**TASK OBJECTIVE**.
Please copy, exactly as they appear below, the lines from the one containing "Dezember 2019" through the one containing "September 2019".

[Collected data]

--

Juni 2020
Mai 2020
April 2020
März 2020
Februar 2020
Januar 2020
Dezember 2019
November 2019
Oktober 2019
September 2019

--

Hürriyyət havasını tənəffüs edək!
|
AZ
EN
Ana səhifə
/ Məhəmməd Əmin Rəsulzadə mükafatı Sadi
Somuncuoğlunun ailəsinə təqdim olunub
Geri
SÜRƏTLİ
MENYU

--

**REPLY**.
Dezember 2019
November 2019
Oktober 2019
September 2019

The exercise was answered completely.